> What is needed: Only the pictures stay out; please return all the entries below exactly as written.

=====

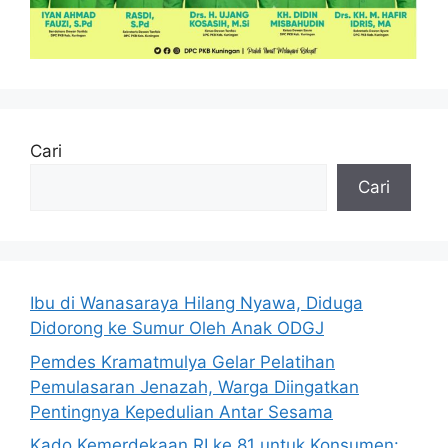
Cari
Cari
Ibu di Wanasaraya Hilang Nyawa, Diduga
Didorong ke Sumur Oleh Anak ODGJ
Pemdes Kramatmulya Gelar Pelatihan
Pemulasaran Jenazah, Warga Diingatkan
Pentingnya Kepedulian Antar Sesama
Kado Kemerdekaan RI ke 81 untuk Konsumen:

=====

> Solution to the problem:
Cari
Cari
Ibu di Wanasaraya Hilang Nyawa, Diduga
Didorong ke Sumur Oleh Anak ODGJ
Pemdes Kramatmulya Gelar Pelatihan
Pemulasaran Jenazah, Warga Diingatkan
Pentingnya Kepedulian Antar Sesama
Kado Kemerdekaan RI ke 81 untuk Konsumen:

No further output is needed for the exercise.